How to complete this task:
What is needed is an exact copy of the entries, with the pictures excluded.

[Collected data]

::::::::

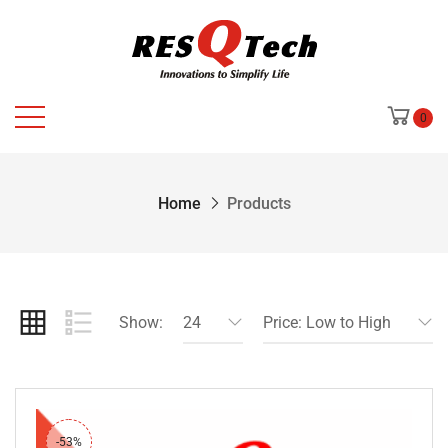
0
Home
Products
Show:
24
Price: Low to High
-53%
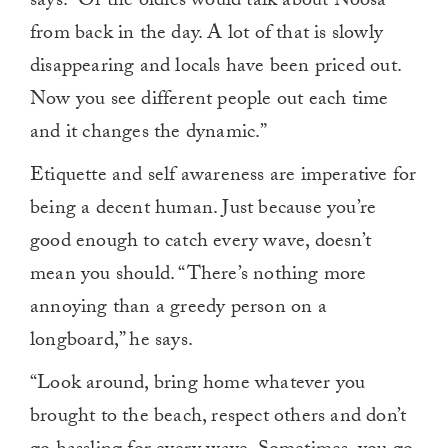
says. “Or the oldies would talk about Noosa
from back in the day. A lot of that is slowly
disappearing and locals have been priced out.
Now you see different people out each time
and it changes the dynamic.”
Etiquette and self awareness are imperative for
being a decent human. Just because you’re
good enough to catch every wave, doesn’t
mean you should. “There’s nothing more
annoying than a greedy person on a
longboard,” he says.
“Look around, bring home whatever you
brought to the beach, respect others and don’t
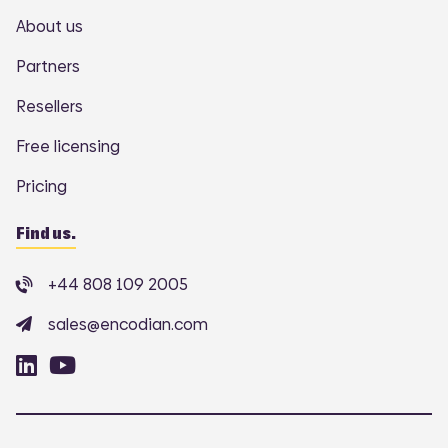
About us
Partners
Resellers
Free licensing
Pricing
Find us.
+44 808 109 2005
sales@encodian.com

::::::::

Solved exercise:
0
Home
Products
Show:
24
Price: Low to High
-53%
says. “Or the oldies would talk about Noosa
from back in the day. A lot of that is slowly
disappearing and locals have been priced out.
Now you see different people out each time
and it changes the dynamic.”
Etiquette and self awareness are imperative for
being a decent human. Just because you’re
good enough to catch every wave, doesn’t
mean you should. “There’s nothing more
annoying than a greedy person on a
longboard,” he says.
“Look around, bring home whatever you
brought to the beach, respect others and don’t
About us
Partners
Resellers
Free licensing
Pricing
Find us.
+44 808 109 2005
sales@encodian.com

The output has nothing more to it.